This is a proof of concept of aggregating data using the Kafka Streams API. It will aggregate by artist a fake stream of songs.
To build the image you firstly need to create the artifact, to do so please execute the following command:
mvn clean package -DskipTests
Then you should build the docker image:
docker build -t kafka-streams-aggregator:latest .
And finally run the container with these parameters:
docker run -e BROKER_LIST=<broker-list> -e ZOOKEEPER=<zookeeper> -e SCHEMA_REGISTRY=http://172.19.16.217:8081 -e INPUT_TOPIC=docker-input-3 -e OUTPUT_TOPIC=docker-output-3 --name streams-aggregator kafka-streams-aggregator:latest
Where:
- BROKER_LIST: list of kafka brokers separated by commas, see following an example: 172.22.0.3:9092,172.22.0.4:9092
- ZOOKEEPER: zookeeper instance, see following an example: 172.22.0.2:2181
- SCHEMA_REGISTRY: schema registry url, see following an example: http://172.19.16.217:8081
- INPUT_TOPIC: the name of the topic where the songs events will be written (see below for examples on how to create these events)
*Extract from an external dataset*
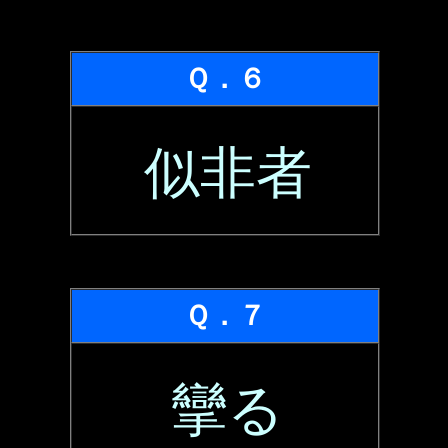
Ｑ．６
似非者
Ｑ．７
攣る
- OUTPUT_TOPIC: the name of the topic where the aggregation events will be written
The application will listen to incoming events from the input-topic and it expects the events to comply with the following format:
{"song":"Enter Sandman","artist":"Metallica","album":"Metallica","genre":"Metal","playduration":140, "rating":3,"user":"Alberto1234","usertype":"free","city":"Madrid","location":"Madrid","starttime":"20:30:12"}
It will aggregate the songs by artist (generating internally a Ktable) and will output the results to the output topic, with the following format:
Metallica 2
Foo fighters 4
Muse 1
To manually test the service you should download the confluent kafka distribution which includes command line scripts to both produce and consume messages in avro format.
Once you have download and unpackage the confluent distro, you should go to the bin directory and execute the following commands to start producing events:
- To start the kafka-avro-console-producer for producing song events execute the following command:
./kafka-avro-console-producer --broker-list localhost:9092 --topic input-topic --property value.schema='{"type":"record","name":"aggregator","fields":[{"name": "song", "type": "string"}, {"name": "artist","type": "string"}, {"name": "album","type": "string"}, {"name": "genre","type": "string"}, {"name": "playduration","type": "int"}, {"name": "rating","type": "int"}, {"name": "user","type": "string"}, {"name": "usertype","type": "string"}, {"name": "city","type": "string"}, {"name": "location","type": "string"}, {"name": "starttime","type": "string"}]}' --property parse.key='true' --property key.separator='|' --property key.schema='{"type":"record","name":"mykey","fields":[{"name": "key", "type": "string"}]}'
And then produce song events as following:
{"key":"1"}|{"song":"Enter Sandman","artist":"Metallica","album":"Metallica","genre":"Metal","playduration":140, "rating":3,"user":"Alberto1234","usertype":"free","city":"Madrid","location":"Madrid","starttime":"20:30:12"}
- To start the kafka-avro-console-consumer to start consuming the aggregate events produced by the transformation execute the following command:
./kafka-console-consumer --topic test-output-20 --bootstrap-server localhost:9092 --property key.deserializer=org.apache.kafka.common.serialization.StringDeserializer --property value.deserializer=org.apache.kafka.common.serialization.LongDeserializer --property print.key=true --from-beginning
You should see messages in the consumer console like the following:
1 Metallica